• [PROBLEM TO SOLVE]: An exact copy of every entry is needed, without any of the pictures.

[Entries taken from a collection]

Content starts

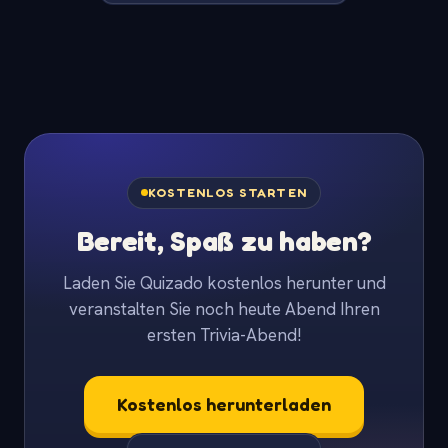
KOSTENLOS STARTEN
Bereit, Spaß zu haben?
Laden Sie Quizado kostenlos herunter und
veranstalten Sie noch heute Abend Ihren
ersten Trivia-Abend!
Kostenlos herunterladen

Content ends

• [YOUR RESPONSE]:
KOSTENLOS STARTEN
Bereit, Spaß zu haben?
Laden Sie Quizado kostenlos herunter und
veranstalten Sie noch heute Abend Ihren
ersten Trivia-Abend!
Kostenlos herunterladen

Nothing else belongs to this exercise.